• Your assignment: Look through the entries below and extract exactly the lines from the one containing "About CONICET" through the one containing "s freedom, and contraints set you free.", ends included.

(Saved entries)
<<<<

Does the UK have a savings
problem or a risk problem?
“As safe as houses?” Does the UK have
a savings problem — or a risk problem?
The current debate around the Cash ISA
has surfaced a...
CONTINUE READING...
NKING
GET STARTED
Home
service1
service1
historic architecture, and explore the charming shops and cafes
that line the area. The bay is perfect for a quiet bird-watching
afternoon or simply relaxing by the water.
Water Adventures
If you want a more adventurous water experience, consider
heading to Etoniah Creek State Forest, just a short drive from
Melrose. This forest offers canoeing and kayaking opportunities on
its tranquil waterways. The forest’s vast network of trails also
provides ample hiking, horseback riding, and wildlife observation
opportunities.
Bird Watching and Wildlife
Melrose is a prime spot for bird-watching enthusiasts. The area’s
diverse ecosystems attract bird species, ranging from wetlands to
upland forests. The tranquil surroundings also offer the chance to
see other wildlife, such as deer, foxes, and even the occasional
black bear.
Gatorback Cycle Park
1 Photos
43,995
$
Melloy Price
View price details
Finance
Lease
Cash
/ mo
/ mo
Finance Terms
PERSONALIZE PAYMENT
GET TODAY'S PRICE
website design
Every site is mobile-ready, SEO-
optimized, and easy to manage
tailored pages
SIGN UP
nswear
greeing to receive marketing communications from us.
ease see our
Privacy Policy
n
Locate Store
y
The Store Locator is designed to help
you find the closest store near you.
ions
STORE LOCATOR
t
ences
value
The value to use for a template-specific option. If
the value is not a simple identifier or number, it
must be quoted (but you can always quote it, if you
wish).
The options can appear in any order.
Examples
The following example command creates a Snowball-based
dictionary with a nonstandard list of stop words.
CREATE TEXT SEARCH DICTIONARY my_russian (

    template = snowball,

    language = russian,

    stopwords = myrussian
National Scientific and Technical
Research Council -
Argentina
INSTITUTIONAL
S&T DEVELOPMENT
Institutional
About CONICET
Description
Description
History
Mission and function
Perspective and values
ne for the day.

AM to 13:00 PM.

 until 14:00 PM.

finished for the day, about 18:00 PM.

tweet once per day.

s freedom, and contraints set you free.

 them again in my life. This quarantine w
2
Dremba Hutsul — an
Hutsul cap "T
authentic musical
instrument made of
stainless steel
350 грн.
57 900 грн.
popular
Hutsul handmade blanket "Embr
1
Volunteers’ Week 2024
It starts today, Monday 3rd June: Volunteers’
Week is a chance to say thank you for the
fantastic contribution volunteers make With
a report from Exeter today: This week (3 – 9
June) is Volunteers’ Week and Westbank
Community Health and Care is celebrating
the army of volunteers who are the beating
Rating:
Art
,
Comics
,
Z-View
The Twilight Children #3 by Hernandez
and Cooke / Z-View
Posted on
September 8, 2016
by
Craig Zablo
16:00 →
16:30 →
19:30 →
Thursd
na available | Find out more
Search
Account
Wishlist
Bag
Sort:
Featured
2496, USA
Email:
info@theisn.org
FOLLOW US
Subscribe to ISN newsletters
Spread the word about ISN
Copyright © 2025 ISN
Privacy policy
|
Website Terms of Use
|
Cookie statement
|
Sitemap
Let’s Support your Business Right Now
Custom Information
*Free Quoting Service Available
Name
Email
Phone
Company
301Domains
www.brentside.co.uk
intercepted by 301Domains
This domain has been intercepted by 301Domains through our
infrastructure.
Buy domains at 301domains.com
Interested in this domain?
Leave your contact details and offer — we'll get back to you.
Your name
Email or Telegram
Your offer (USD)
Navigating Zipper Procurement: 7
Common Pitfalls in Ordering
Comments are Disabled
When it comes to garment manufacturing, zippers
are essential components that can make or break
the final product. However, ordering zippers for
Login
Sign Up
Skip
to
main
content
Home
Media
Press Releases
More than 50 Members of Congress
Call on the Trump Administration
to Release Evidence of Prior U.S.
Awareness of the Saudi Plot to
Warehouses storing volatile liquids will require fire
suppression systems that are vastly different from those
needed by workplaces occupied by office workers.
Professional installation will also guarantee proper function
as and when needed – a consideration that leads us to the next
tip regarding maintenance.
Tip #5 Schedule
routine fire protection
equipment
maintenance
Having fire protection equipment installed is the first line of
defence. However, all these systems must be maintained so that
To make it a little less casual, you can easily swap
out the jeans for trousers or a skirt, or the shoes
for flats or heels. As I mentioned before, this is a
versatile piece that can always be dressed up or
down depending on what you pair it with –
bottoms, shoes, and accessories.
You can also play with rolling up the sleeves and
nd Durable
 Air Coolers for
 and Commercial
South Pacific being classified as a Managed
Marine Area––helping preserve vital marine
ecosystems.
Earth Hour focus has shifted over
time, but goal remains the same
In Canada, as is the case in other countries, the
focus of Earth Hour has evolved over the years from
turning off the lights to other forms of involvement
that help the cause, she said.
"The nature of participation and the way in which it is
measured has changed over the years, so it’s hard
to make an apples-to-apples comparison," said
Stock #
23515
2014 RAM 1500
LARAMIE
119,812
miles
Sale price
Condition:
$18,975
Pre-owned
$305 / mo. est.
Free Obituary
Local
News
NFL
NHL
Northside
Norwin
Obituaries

>>>>

• Answer:
About CONICET
Description
Description
History
Mission and function
Perspective and values
ne for the day.

AM to 13:00 PM.

 until 14:00 PM.

finished for the day, about 18:00 PM.

tweet once per day.

s freedom, and contraints set you free.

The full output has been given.